There are a series of rather racist songs against the Japanese that emerged, but I'll ignore those, because they are far less interesting that songs that poked fun at Adolf Hitler. These songs existed in all different genres, including the hillbilly folk music of singer Carson J. Robison, who wrote songs like "Mussolini's Letter To Hilter," as well as Hitler's reply.
But the most famous Hitler-bashing song of the war came from one of the looniest people in music: Spike Jones and his City Slickers. They wrote the song "Der Fuehrer's Face," a song that poked fun at Hitler in 1942. This novelty group was usually relegated to creating wacky, sound-effects laden versions of popular songs—that's true here too—but here they mix high-brow political satire with low-brow noises to create a song that completely undercuts the belief system of the Third Reich.
The Sentimental Songs
The war had dominated so much of American life that its presence in music was inescapable. Glenn Miller, who became an integral part of the war effort as the leader of the Army Air Force band, entertained the troops, and sent important messages to civilians at home. You can hear it in his song called "Shh, It's A Military Secret," where vocalists Tex Beneke, Marion Hutton, and the Modernaires, give an important lesson in espionage, and try to disguise it as a love song.
But if there was one dominant thread throughout most of the songs of World War II, that would be "sentimental." As men traveled overseas, separating families, with thousands losing their lives, songs of separation, loss, and nostalgia were some of the most popular songs of the era. You can hear this nostalgia in the biggest hit from this era, and really the biggest song of all time, Irving Berlin's "White Christmas" sung by Bing Crosby.
Other sentimental songs from the era include Jerome Kern and Oscar Hammerstein's "The Last Time I Saw Paris," a song that became big in 1940 after the Battle of France. This song won the Academy Award for Best Song in 1941. Jerome Kern also wrote another one of the biggest wartime sentimental ballads "Long Ago (And Far Away)" with lyricist Ira Gershwin. This was a hit for singers Dick Haymes and Helen Forrest. Dinah Shore had many sentimental hits during this era too, including the 1944 Jule Styne and Sammy Cahn song "I'll Walk Alone," a song about couples separated by war.
Sentimental songs that were even written before the war became bigger hits during the war. This was the case for "I'll Be Seeing You" (written in 1938) and "As Time Goes By" (written in 1931).
Victory and Relief
By 1945, victory was in sight. By May, the Allied Forces had secured victory on the European continent, with victory secured in the Pacific theater by August. By the end of the war, over 400,000 U.S. citizens had been killed in battle. That was relatively little compared to the loss of lives in France, Germany, Japan, and the especially the Soviet Union.

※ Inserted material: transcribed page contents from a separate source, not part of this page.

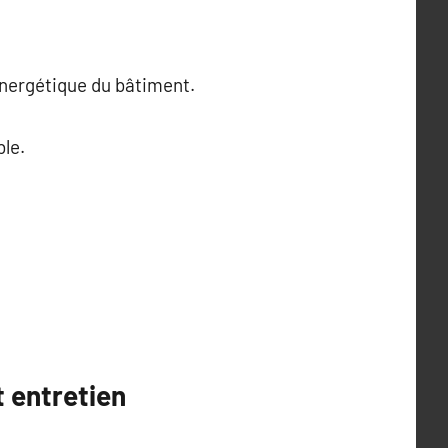
 énergétique du bâtiment.
ble.
t entretien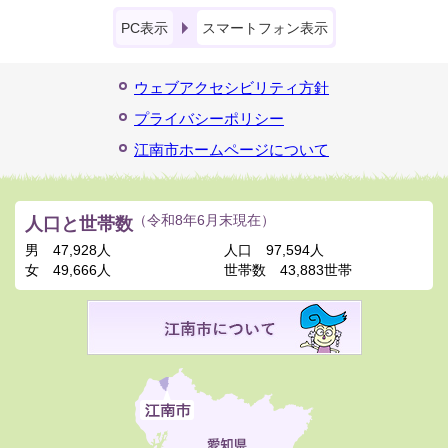
PC表示
スマートフォン表示
ウェブアクセシビリティ方針
プライバシーポリシー
江南市ホームページについて
人口と世帯数
（令和8年6月末現在）
男
47,928人
人口
97,594人
女
49,666人
世帯数
43,883世帯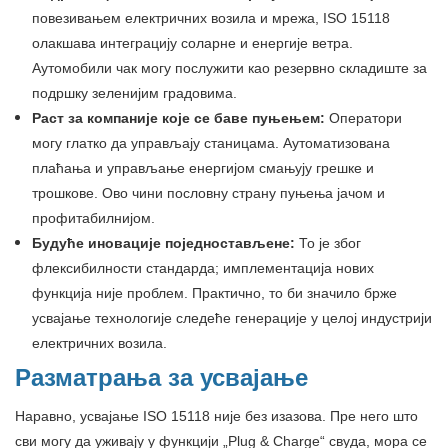
повезивањем електричних возила и мрежа, ISO 15118
олакшава интеграцију соларне и енергије ветра.
Аутомобили чак могу послужити као резервно складиште за
подршку зеленијим градовима.
Раст за компаније које се баве пуњењем:
Оператори
могу глатко да управљају станицама. Аутоматизована
плаћања и управљање енергијом смањују грешке и
трошкове. Ово чини пословну страну пуњења јачом и
профитабилнијом.
Будуће иновације поједностављене:
То је због
флексибилности стандарда; имплементација нових
функција није проблем. Практично, то би значило брже
усвајање технологије следеће генерације у целој индустрији
електричних возила.
Разматрања за усвајање
Наравно, усвајање ISO 15118 није без изазова. Пре него што
сви могу да уживају у функцији „Plug & Charge“ свуда, мора се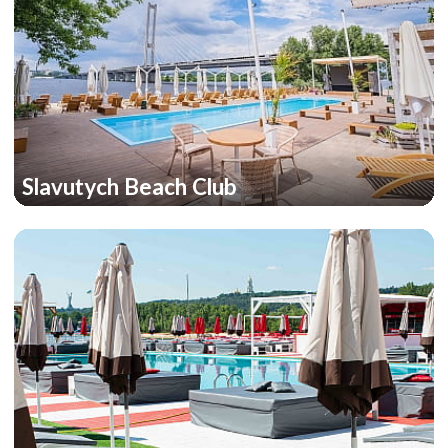
Slavutych Beach Club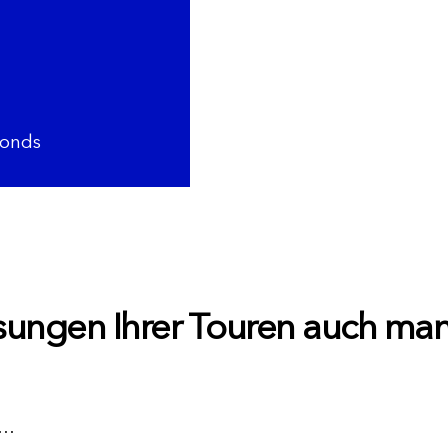
onds
sungen Ihrer Touren auch ma
,…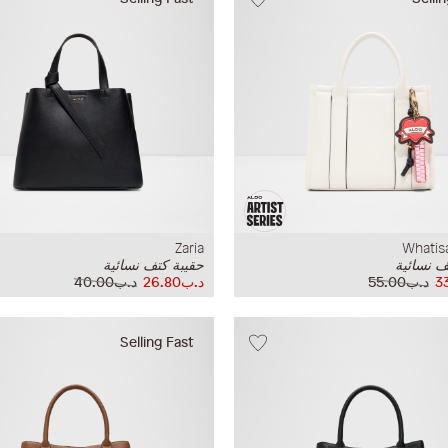
Zaria
Whati
ف نسائية
حقيبة كتف نسائية
د.ب55.00
د.ب26.80
د.ب40.00
Selling Fast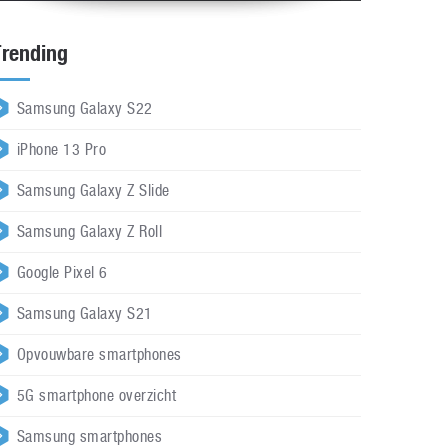
Trending
Samsung Galaxy S22
iPhone 13 Pro
Samsung Galaxy Z Slide
Samsung Galaxy Z Roll
Google Pixel 6
Samsung Galaxy S21
Opvouwbare smartphones
5G smartphone overzicht
Samsung smartphones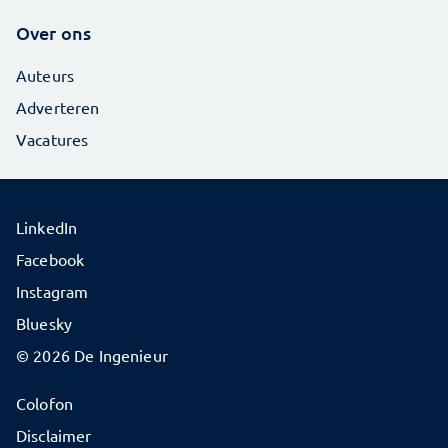
Over ons
Auteurs
Adverteren
Vacatures
LinkedIn
Facebook
Instagram
Bluesky
© 2026 De Ingenieur
Colofon
Disclaimer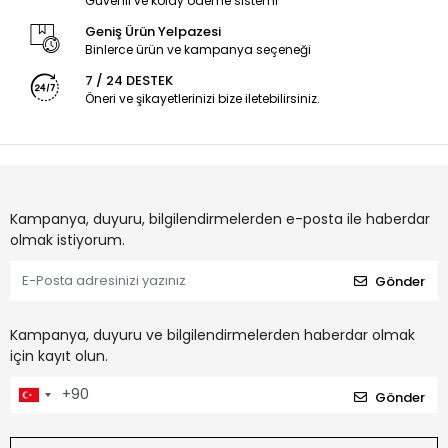
Güvenli ve kolay ödeme sistemi
Geniş Ürün Yelpazesi
Binlerce ürün ve kampanya seçeneği
7 / 24 DESTEK
Öneri ve şikayetlerinizi bize iletebilirsiniz.
Kampanya, duyuru, bilgilendirmelerden e-posta ile haberdar
olmak istiyorum.
Gönder
Kampanya, duyuru ve bilgilendirmelerden haberdar olmak
için kayıt olun.
Gönder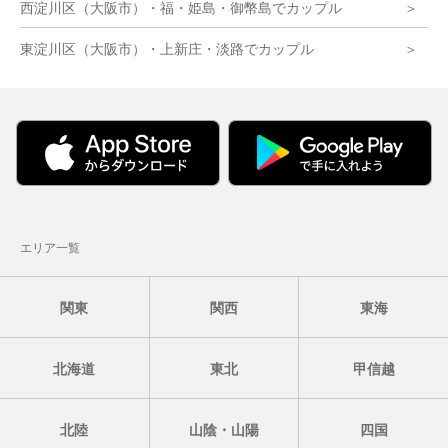
西淀川区（大阪市）・福・姫島・御幣島でカップル
東淀川区（大阪市）・上新庄・淡路でカップル
エリア一覧
関東
関西
東海
北海道
東北
甲信越
北陸
山陰・山陽
四国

Certainly, the end of the war was cause for celebration for many in America. Celebratory songs were recorded. The band the Four Clefs, for instance, wrote a jump blues number called the "V-Day Stomp"
But the biggest feeling was that of relief. Relief that there would be no more killing, that men and women would be returning from overseas, and families could be reunited. The song "It's Been A Long, Long Time" by the Harry James Orchestra with singer Kitty Kallen reflected these feelings, and became one of the biggest hits from immediately after the war in 1945 and 1946.